Regarding algorithms – which are blamed for fueling misinformation, partisanship, mental illness, and more – Dorsey said the solution isn’t as simple as making them “open source,” i.e. publicly available and modifiable.

“The algorithm, even if it’s open source, is effectively a black box; you cannot predict 100% of the time how it’s going to work, what it is going to show you, and it can be moved and changed at any time,” he said.

To win back their agency, Dorsey argued, people must get a “choice of which algorithm they want to use: From a source that they trust or build their own algorithm that they can plug in on top of these networks and see what they want.”

Right now, we have no idea how social networks decide what we see. Should consumers be involved in deciding that?

Critics would argue that nobody is forcing people to use TikTok, Instagram, Facebook, or X. Rather, people – to use Dorsey’s language – are choosing to surrender their agency to them. And as with some foods, alcohol, video games, and tobacco, having an addictive product is not illegal. Furthermore, consumers do not get to customize other products: Drug and food companies don’t consult you before putting their products on shelves. Why should tech be any different?

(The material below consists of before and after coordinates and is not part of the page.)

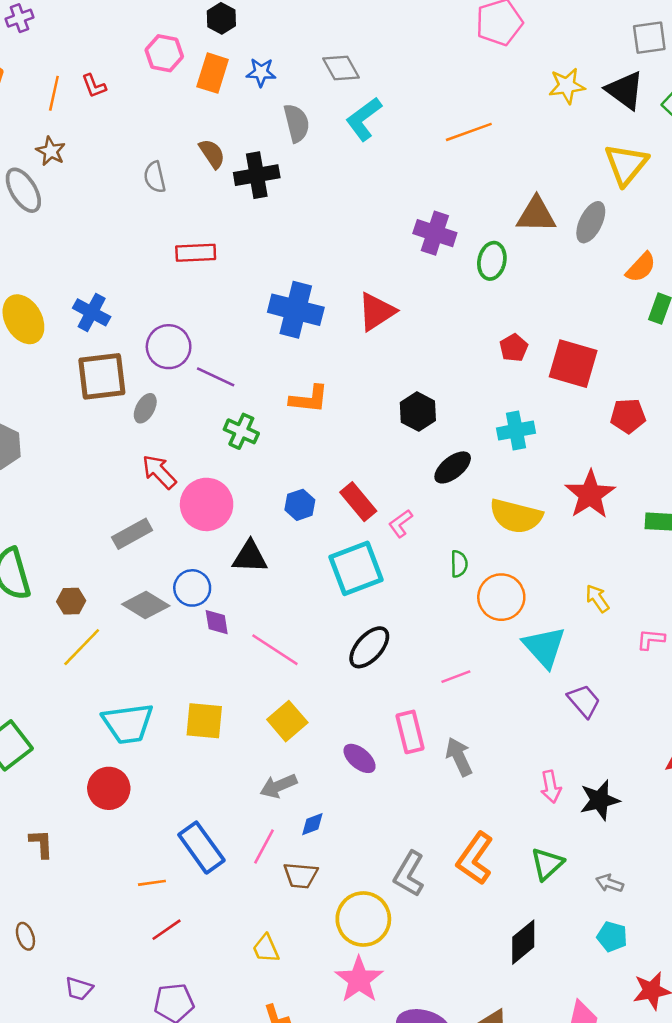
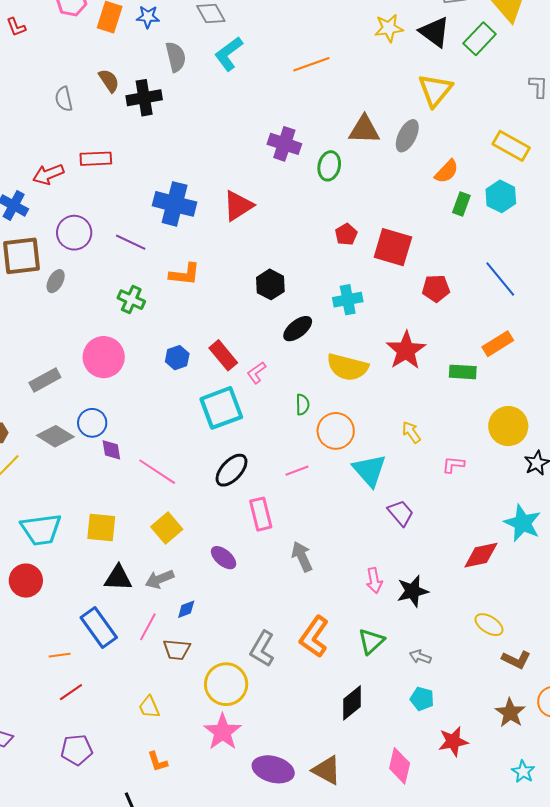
purple line: (216, 377) -> (131, 242), moved
red arrow: (159, 472) -> (48, 174), moved, turned -68
black triangle: (250, 557) -> (118, 578), moved
pink line: (456, 677) -> (297, 471), moved
pink rectangle: (410, 732) -> (261, 514), moved

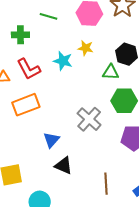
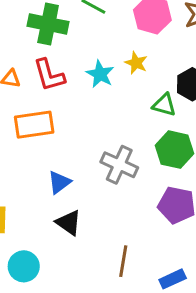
green cross: (20, 35) -> (48, 24), size x1.5
gray cross: (89, 119) -> (119, 165), turned -30

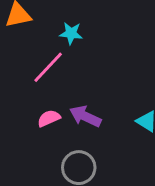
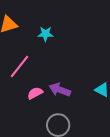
pink line: (48, 67) -> (19, 66), moved

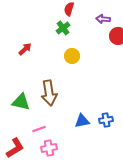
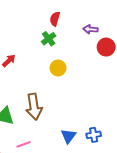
blue triangle: (82, 121) -> (68, 136), turned -42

Even those who support Dorsey’s position may say the devil is in the details: Making algorithms transparent is one thing, but customizability would add a layer of complexity for both companies and consumers. And others would say that if Dorsey didn’t implement this himself while running Twitter, is there any tech CEO who would actually do it?

But Dorsey’s defenders would point out that Twitter was a public company when he ran it, subject to minimal government regulation but significant shareholder pressure. If the government stepped it, they claim it would be different – and could fix the ever-growing concern about algorithms.

So what do you think? Respond to this email to let us know. We are eager to hear your thoughts!

If you want to share your thoughts, do so by replying to this email!

Final Thoughts

The lawyers asking for $5B after winning a case about gross overpayment seems pretty on brand for lawyers. This is when you need Dr. Evil to ask, “Why make trillions when you can make billions?” Or something like that.

Hope you all have a great Monday. Don’t be letting your friends sneak a World’s Fair factoid by you today.